Applied Machine Learning Engineer - Media Search and Recommendation

Bloomberg
New York

About the job

Applied Machine Learning Engineer - Media Search and Recommendation. The Search and Personalization team owns the core discovery experiences on Bloomberg.com and the Bloomberg mobile app. We are responsible for how users search for, discover, and engage with content across a global audience, with a strong focus on personalization and recommendations. By powering Bloomberg’s discovery hub, we play a critical role in helping users find the content that matters most to them, ensuring experiences are relevant, timely, and high quality. Our systems operate at web scale and sit at the intersection of backend services, data pipelines, and user-facing experiences. We are looking for a dedicated and experienced Machine Learning engineer to join the team. The ideal candidate will have a passion for Machine Learning, building distributed web scale systems and partnering with a variety of stakeholders within our expansive organization.

Responsibilities

· Lead the design and delivery of personalization and recommendation systems that power discovery across Bloomberg.com and mobile platforms.

· Build and maintain data pipelines that support personalization, experimentation, and model-driven product experiences.

· Design, develop, and evolve backend services and APIs that deliver personalized content at scale with low latency.

· Partner closely with the data science team to productionize models and enable rapid experimentation.

· Collaborate across the stack, including with frontend engineers, to deliver cohesive and high-quality user experiences.

· Make architectural decisions, drive technical discussions, and help set technical direction for the personalization platform.

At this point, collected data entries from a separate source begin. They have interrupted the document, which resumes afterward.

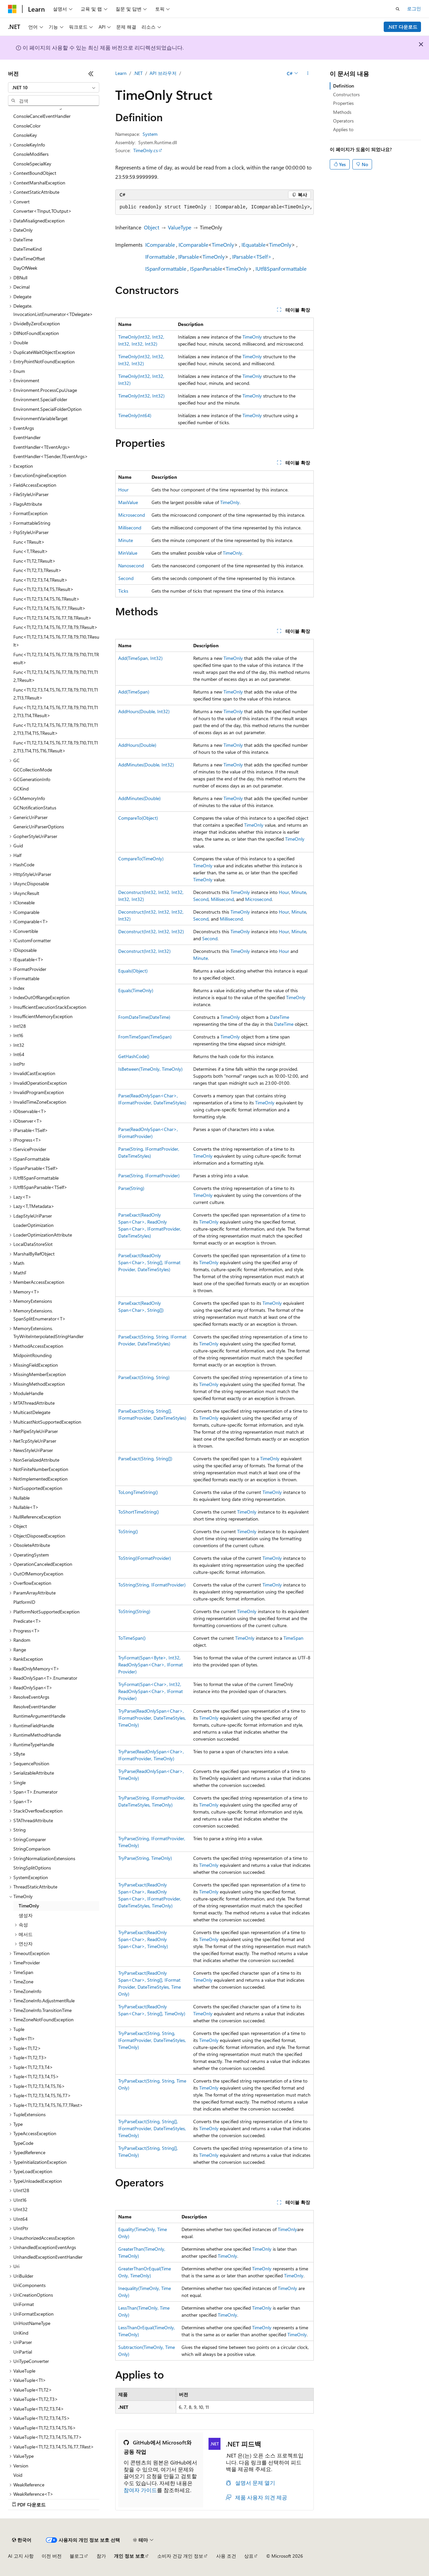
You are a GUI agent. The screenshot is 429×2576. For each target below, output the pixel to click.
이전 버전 (52, 2556)
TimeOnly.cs (145, 150)
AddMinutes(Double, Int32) (146, 764)
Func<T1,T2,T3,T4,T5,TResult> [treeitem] (43, 589)
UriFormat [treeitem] (23, 2304)
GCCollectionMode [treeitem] (32, 769)
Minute (125, 540)
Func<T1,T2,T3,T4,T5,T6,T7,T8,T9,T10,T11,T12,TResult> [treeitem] (55, 676)
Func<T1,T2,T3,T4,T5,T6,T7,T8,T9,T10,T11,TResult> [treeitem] (56, 658)
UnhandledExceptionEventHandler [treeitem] (48, 2257)
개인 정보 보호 (129, 2556)
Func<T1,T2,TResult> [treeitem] (34, 561)
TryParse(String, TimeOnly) (145, 1858)
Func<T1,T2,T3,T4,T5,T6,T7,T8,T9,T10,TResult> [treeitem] (56, 641)
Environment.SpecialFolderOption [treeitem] (47, 409)
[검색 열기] (397, 9)
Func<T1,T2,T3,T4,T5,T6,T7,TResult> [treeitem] (49, 608)
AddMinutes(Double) (139, 798)
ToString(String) (134, 1611)
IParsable (188, 256)
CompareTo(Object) (138, 818)
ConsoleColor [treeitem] (27, 126)
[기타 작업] (308, 73)
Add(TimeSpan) (133, 692)
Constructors (346, 94)
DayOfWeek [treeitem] (25, 268)
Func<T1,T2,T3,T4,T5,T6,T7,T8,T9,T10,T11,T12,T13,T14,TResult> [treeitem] (55, 711)
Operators (343, 121)
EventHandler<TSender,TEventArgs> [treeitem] (50, 456)
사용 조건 (226, 2556)
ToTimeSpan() (132, 1638)
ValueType (179, 227)
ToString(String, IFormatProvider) (152, 1584)
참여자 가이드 (140, 2489)
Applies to (343, 129)
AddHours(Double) (137, 745)
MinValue (127, 553)
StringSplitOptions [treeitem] (32, 1867)
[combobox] (53, 87)
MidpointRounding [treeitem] (32, 1355)
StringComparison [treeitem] (31, 1849)
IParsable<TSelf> (251, 256)
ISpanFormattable (165, 268)
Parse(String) (131, 1188)
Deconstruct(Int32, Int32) (144, 951)
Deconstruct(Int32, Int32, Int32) (151, 931)
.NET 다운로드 (402, 27)
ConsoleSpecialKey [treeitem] (32, 163)
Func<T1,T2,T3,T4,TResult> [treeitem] (40, 580)
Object (151, 227)
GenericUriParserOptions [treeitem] (38, 826)
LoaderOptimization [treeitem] (33, 1225)
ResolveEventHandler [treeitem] (34, 1706)
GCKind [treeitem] (21, 788)
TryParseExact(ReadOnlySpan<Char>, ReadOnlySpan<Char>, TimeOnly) (143, 1939)
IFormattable (160, 256)
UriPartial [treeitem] (22, 2352)
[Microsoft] (12, 9)
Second (126, 578)
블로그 (77, 2556)
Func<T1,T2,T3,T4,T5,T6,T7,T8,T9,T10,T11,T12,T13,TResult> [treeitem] (55, 694)
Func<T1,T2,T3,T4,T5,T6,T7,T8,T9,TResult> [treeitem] (55, 627)
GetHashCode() (133, 1056)
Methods (342, 112)
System (150, 134)
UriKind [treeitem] (20, 2333)
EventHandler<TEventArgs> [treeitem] (41, 447)
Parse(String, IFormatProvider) (149, 1175)
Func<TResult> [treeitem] (29, 542)
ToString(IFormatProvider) (144, 1558)
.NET (138, 73)
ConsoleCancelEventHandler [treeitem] (42, 116)
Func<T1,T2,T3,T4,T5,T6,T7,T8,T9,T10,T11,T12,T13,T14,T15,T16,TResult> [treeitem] (55, 746)
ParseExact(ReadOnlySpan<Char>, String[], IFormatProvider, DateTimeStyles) (149, 1262)
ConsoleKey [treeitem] (25, 135)
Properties (343, 103)
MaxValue (128, 502)
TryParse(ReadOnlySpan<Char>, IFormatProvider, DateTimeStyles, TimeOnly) (152, 1718)
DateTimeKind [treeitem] (27, 249)
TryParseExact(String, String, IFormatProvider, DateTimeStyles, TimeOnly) (152, 2040)
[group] (214, 207)
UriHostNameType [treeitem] (31, 2323)
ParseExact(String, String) (144, 1377)
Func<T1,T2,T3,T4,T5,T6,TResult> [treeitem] (46, 599)
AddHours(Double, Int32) (144, 711)
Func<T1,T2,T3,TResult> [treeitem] (37, 570)
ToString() (128, 1531)
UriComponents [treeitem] (29, 2285)
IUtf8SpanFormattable (280, 268)
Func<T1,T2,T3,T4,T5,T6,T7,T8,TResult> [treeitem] (52, 618)
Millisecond (129, 527)
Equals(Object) (133, 971)
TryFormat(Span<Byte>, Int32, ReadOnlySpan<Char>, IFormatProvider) (150, 1664)
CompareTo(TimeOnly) (141, 858)
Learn (121, 73)
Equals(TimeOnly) (135, 990)
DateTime (279, 1017)
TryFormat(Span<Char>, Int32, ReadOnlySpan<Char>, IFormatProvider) (150, 1691)
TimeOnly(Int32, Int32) (141, 396)
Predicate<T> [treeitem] (27, 1621)
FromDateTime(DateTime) (144, 1017)
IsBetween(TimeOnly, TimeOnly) (150, 1069)
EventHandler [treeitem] (27, 437)
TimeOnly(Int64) (134, 415)
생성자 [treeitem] (26, 1915)
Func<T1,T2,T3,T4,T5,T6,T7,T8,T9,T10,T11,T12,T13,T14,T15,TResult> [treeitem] (55, 729)
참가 (101, 2556)
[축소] (91, 74)
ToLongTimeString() (138, 1492)
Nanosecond (131, 565)
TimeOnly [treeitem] (29, 1905)
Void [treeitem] (17, 2475)
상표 (248, 2556)
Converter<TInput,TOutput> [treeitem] (42, 211)
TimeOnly (223, 244)
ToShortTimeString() (138, 1512)
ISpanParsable (206, 268)
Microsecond (131, 515)
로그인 (414, 8)
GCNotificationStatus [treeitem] (34, 807)
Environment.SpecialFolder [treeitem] (40, 399)
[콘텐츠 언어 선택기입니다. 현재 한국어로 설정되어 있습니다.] (21, 2540)
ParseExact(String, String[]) (145, 1458)
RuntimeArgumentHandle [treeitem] (39, 1716)
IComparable (160, 244)
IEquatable (253, 244)
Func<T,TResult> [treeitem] (30, 551)
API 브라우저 (163, 73)
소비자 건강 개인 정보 (180, 2556)
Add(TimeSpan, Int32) (140, 658)
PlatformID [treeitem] (24, 1602)
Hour (123, 489)
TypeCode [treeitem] (23, 2143)
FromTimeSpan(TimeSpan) (145, 1036)
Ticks (123, 591)
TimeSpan (293, 1638)
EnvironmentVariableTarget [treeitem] (40, 418)
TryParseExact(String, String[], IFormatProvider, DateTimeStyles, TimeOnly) (152, 2128)
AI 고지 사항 (21, 2556)
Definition (343, 86)
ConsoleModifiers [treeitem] (31, 154)
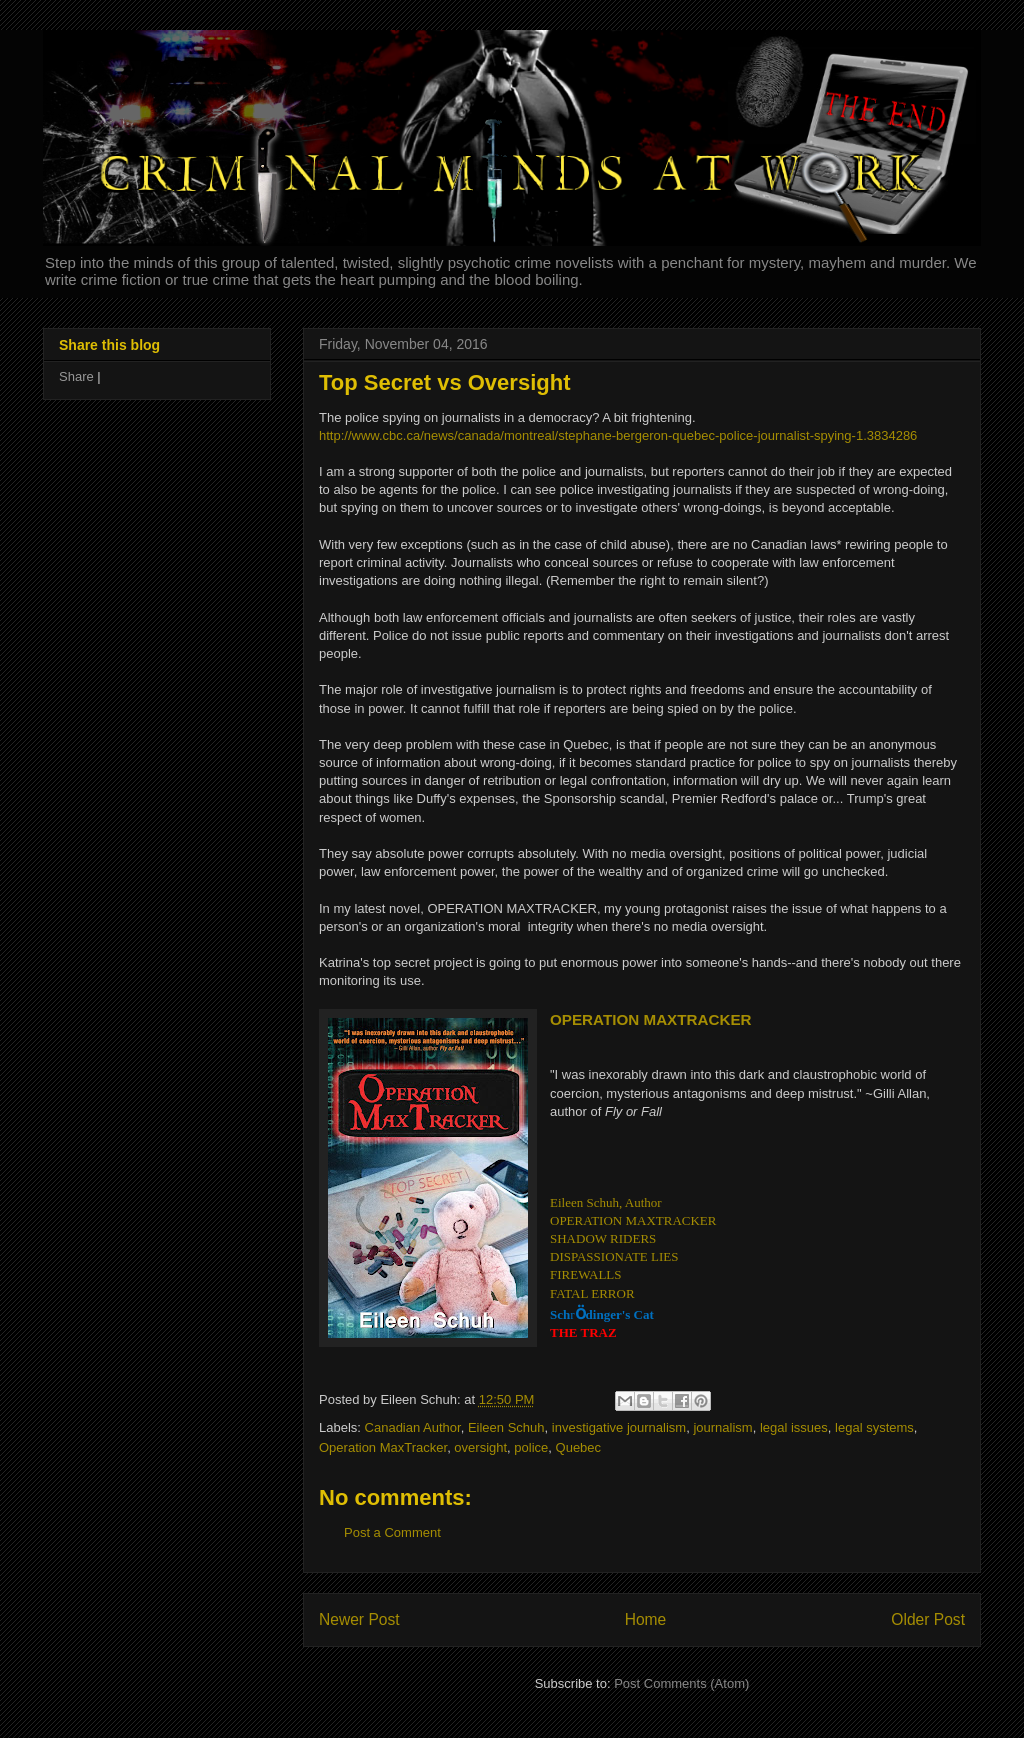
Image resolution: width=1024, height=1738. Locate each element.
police (531, 1447)
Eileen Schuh (506, 1427)
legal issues (794, 1427)
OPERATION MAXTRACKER (633, 1220)
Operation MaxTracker (383, 1447)
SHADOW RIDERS (603, 1238)
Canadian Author (413, 1427)
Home (646, 1619)
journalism (722, 1427)
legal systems (874, 1427)
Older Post (928, 1619)
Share (76, 376)
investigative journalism (619, 1427)
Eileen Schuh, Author (606, 1202)
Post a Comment (392, 1532)
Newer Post (359, 1619)
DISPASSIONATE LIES (614, 1256)
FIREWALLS (586, 1274)
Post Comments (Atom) (681, 1683)
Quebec (579, 1447)
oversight (480, 1447)
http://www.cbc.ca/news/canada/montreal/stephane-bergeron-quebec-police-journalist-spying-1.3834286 (618, 435)
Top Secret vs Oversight (444, 382)
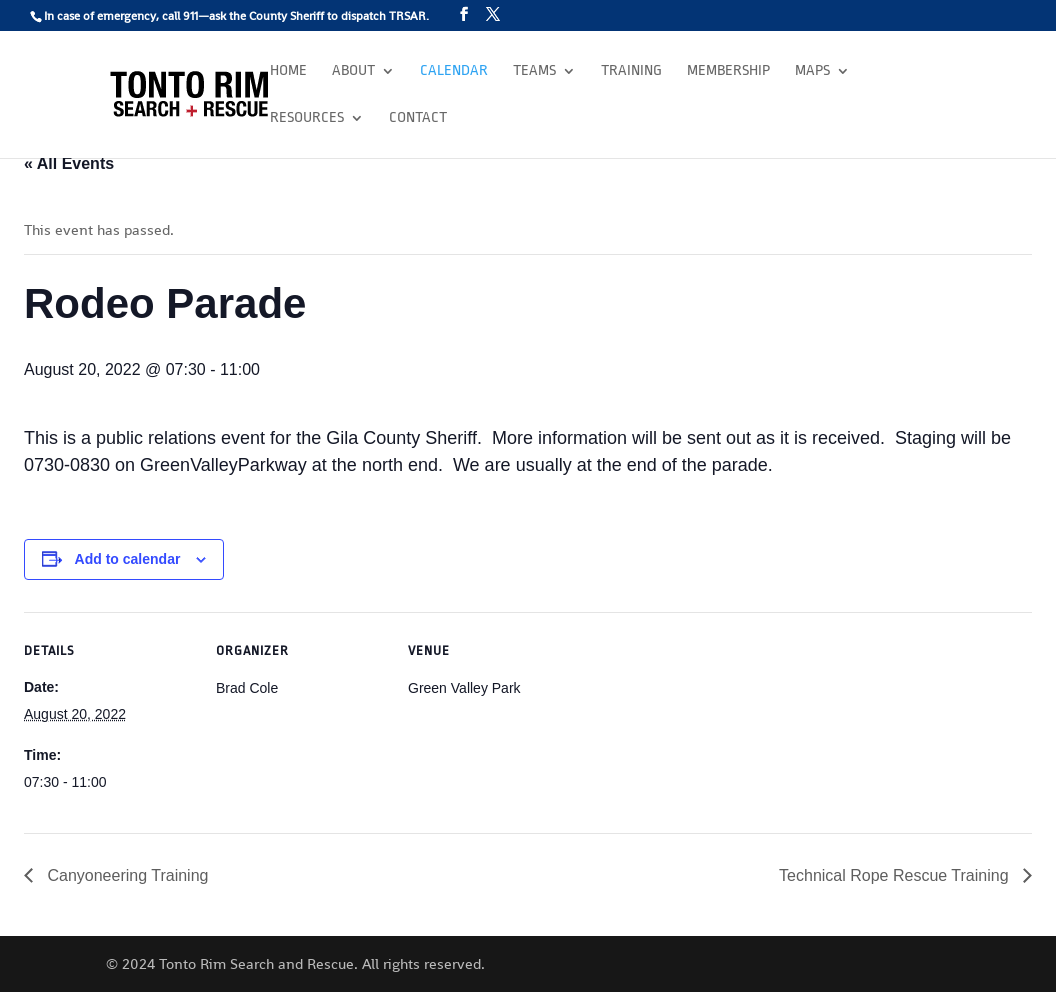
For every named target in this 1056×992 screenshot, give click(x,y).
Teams (534, 71)
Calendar (454, 71)
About (353, 71)
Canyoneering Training (125, 875)
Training (631, 71)
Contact (418, 118)
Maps (812, 71)
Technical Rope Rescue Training (896, 875)
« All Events (69, 163)
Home (288, 71)
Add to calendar (128, 559)
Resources (307, 118)
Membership (728, 71)
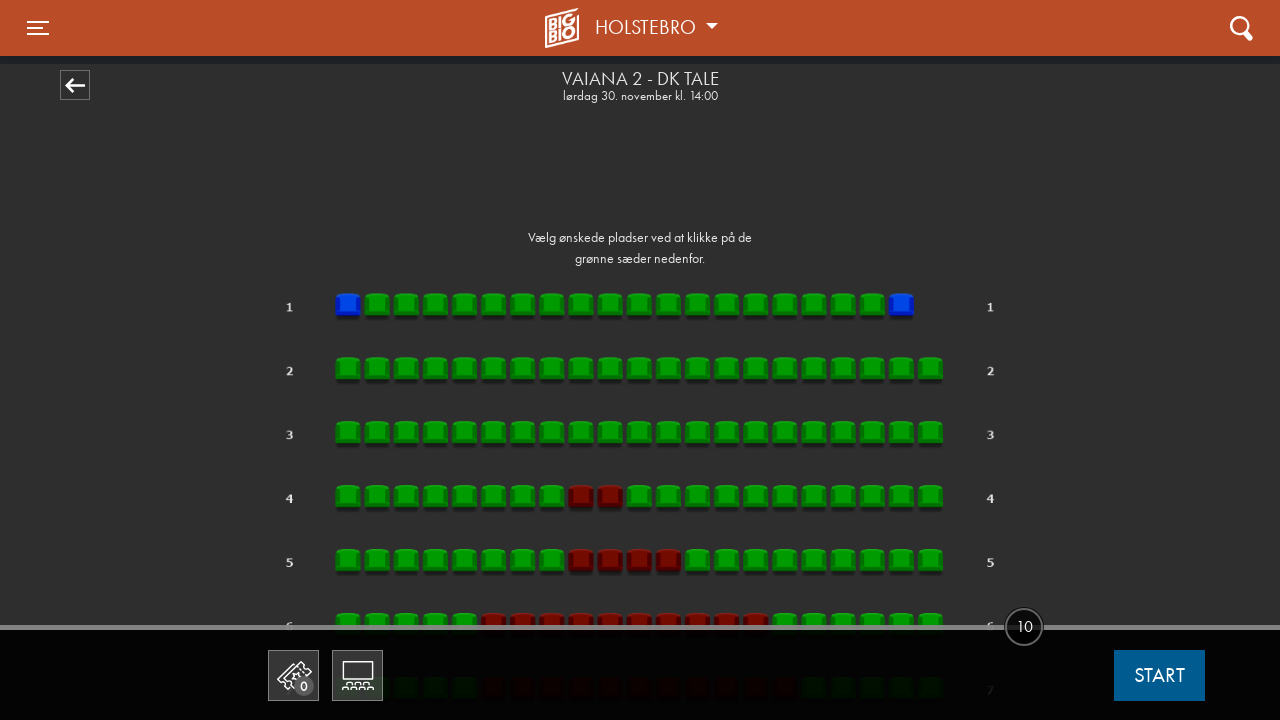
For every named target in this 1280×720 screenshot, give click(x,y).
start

· Mentor other engineers and raise the overall technical bar of the team.

Qualifications

Minimum

· 5+ years of industry experience in an Object Oriented Programming language, preferably Python or Java

· 5+ years of industry experience working with large data sets, performing machine learning model experimentation, implementation and deployment.

· A Bachelor’s degree in Computer Science, Engineering, Mathematics, or a related field, or equivalent professional experience.

Preferred

· Exposure building and developing a content recommendation system, focusing on recommendation algorithms and machine learning capabilities

· Familiarity building user behavioral models to predict users likelihood to perform high value actions like propensity to subscribe or churn

· Experience with end-to-end machine learning projects, including data analysis, feature engineering, model selection, hyper-parameter tuning, model deployment and ongoing performance monitoring.

· Hands-on expertise with big data systems and distributed data processing technologies such as Spark

· Proven track record building and maintaining data pipelines that power customer-facing product features.

· Demonstrated leadership delivering machine learning projects from inception through delivery.

· Practical expertise with public cloud platforms such as AWS.

· Proven ability to operate and evolve web-scale distributed systems in production.